Pigeon English
- Author: Stephen Kelman
- Language: English
- Published: 2011 (Bloomsbury Publishing)
- Publication place: United Kingdom
- Media type: Print (hardback)
- Pages: 288
- ISBN: 978-1408815687

= Pigeon English =

Book by Stephen Kelman

Pigeon English is the debut novel by English author Stephen Kelman. It is told from the point of view of Harrison Opoku, an eleven-year-old Ghanaian immigrant living on a tough London estate. It was shortlisted for the Man Booker Prize in 2011.

==Plot==
The novel begins with the death of a young boy on the fictional Dell Farm estate in an unspecified area of London. Harrison Opoku or 'Harri', is a recent Ghanaian immigrant living with his mother and older sister, Lydia. His father, younger sister and grandparents still live in Ghana, though they hope to move in the future. He becomes an amateur detective and tries to solve the murder of a boy who was murdered outside a fast food restaurant. He experiences an extreme amount of gang warfare and poverty. As well as investigating the murder with his best friend Dean, Harrison shares with the reader his thoughts, impressions and experiences of growing up in an environment beset with pressures and threats. The novel explores his attempts to remain good despite the corrupting forces around him.
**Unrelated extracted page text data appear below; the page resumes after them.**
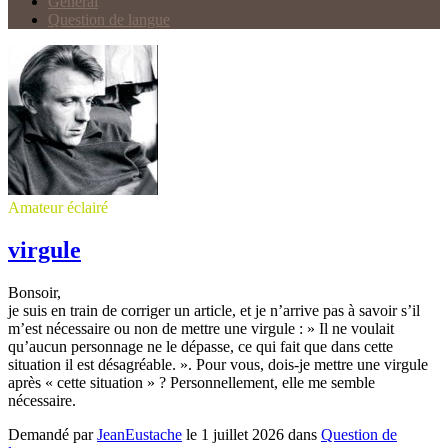
Général
Question de langue
Amateur éclairé
virgule
Bonsoir,
je suis en train de corriger un article, et je n’arrive pas à savoir s’il
m’est nécessaire ou non de mettre une virgule : » Il ne voulait
qu’aucun personnage ne le dépasse, ce qui fait que dans cette
situation il est désagréable. ». Pour vous, dois-je mettre une virgule
après « cette situation » ? Personnellement, elle me semble
nécessaire.
Demandé par
JeanEustache
le 1 juillet 2026 dans
Question de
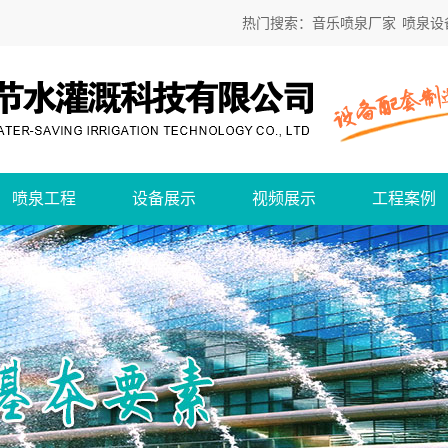
热门搜索：
音乐喷泉厂家
喷泉设
喷泉工程
设备展示
视频展示
工程案例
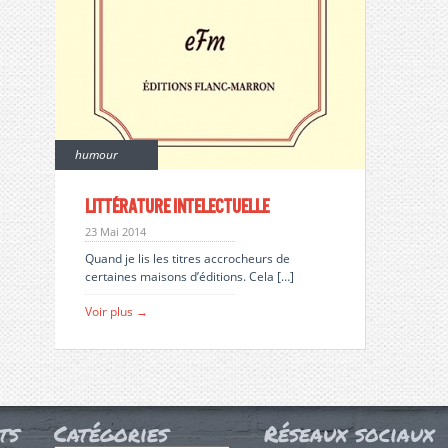
humour
Littérature intelectuelle
23 Mai 2014
Quand je lis les titres accrocheurs de
certaines maisons d’éditions. Cela […]
Voir plus →
ts
Catégories
Réseaux sociaux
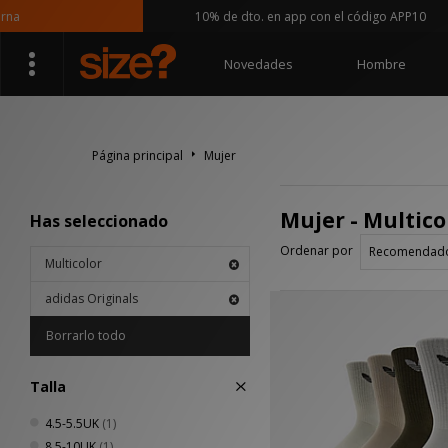
a
10% de dto. en app con el código APP10
Novedades
Hombre
Página principal
Mujer
Mujer - Multico
Has seleccionado
Ordenar por
Multicolor
adidas Originals
Borrarlo todo
Talla
4.5-5.5UK
(1)
8.5-10UK
(1)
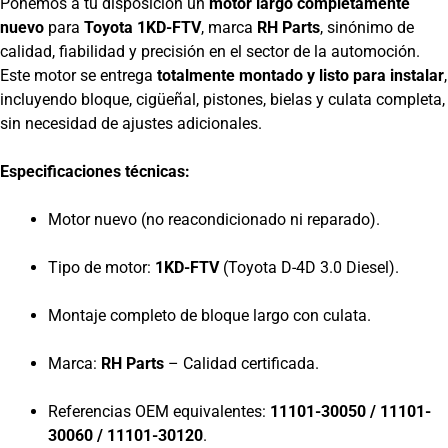
Ponemos a tu disposición un
motor largo completamente
nuevo
para
Toyota 1KD-FTV
, marca
RH Parts
, sinónimo de
calidad, fiabilidad y precisión en el sector de la automoción.
Este motor se entrega
totalmente montado y listo para instalar
,
incluyendo bloque, cigüeñal, pistones, bielas y culata completa,
sin necesidad de ajustes adicionales.
Especificaciones técnicas:
Motor nuevo (no reacondicionado ni reparado).
Tipo de motor:
1KD-FTV
(Toyota D-4D 3.0 Diesel).
Montaje completo de bloque largo con culata.
Marca:
RH Parts
– Calidad certificada.
Referencias OEM equivalentes:
11101-30050 / 11101-
30060 / 11101-30120
.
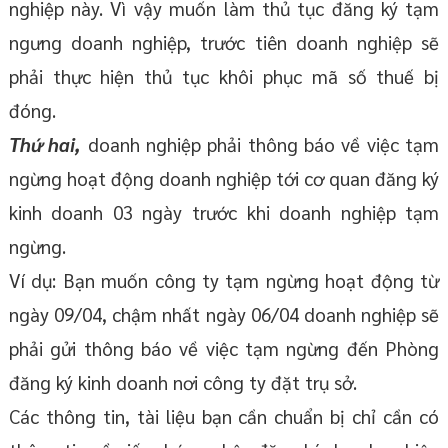
nghiệp này. Vì vậy muốn làm thủ tục đăng ký tạm
ngưng doanh nghiệp, trước tiên doanh nghiệp sẽ
phải thực hiện thủ tục khôi phục mã số thuế bị
đóng.
Thứ hai,
doanh nghiệp phải thông báo về việc tạm
ngừng hoạt động doanh nghiệp tới cơ quan đăng ký
kinh doanh 03 ngày trước khi doanh nghiệp tạm
ngừng.
Ví dụ: Bạn muốn công ty tạm ngừng hoạt động từ
ngày 09/04, chậm nhất ngày 06/04 doanh nghiệp sẽ
phải gửi thông báo về việc tạm ngừng đến Phòng
đăng ký kinh doanh nơi công ty đặt trụ sở.
Các thông tin, tài liệu bạn cần chuẩn bị chỉ cần có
Harrison then befriends a pigeon, which narrates part of the book.

Eventually, he traces the murderers as a gang of teenagers, only to be murdered at the end.

==Publication==
It was first published in March 2011 by Bloomsbury in the United Kingdom.

==Reception==
The novel was critically acclaimed on publication and was shortlisted for the 2011 Man Booker Prize. It went on to be shortlisted for ten awards, including the Guardian First Book Award, Desmond Elliott Prize, and Galaxy National Book Award. The book became a bestseller, and has featured in a national campaign launched by the National Literacy Trust and the Booker Prize Foundation to encourage prisoners to read. It is also widely studied in schools and universities.

==Stage adaptation==

The novel was adapted into a play by Fringe First winner Gbolahan Obisesan. The play was a co-commission between Bristol Old Vic Young Company and National Youth Theatre, directed by Miranda Cromwell. The play performed at the Bristol Old Vic and 2013 Edinburgh Festival.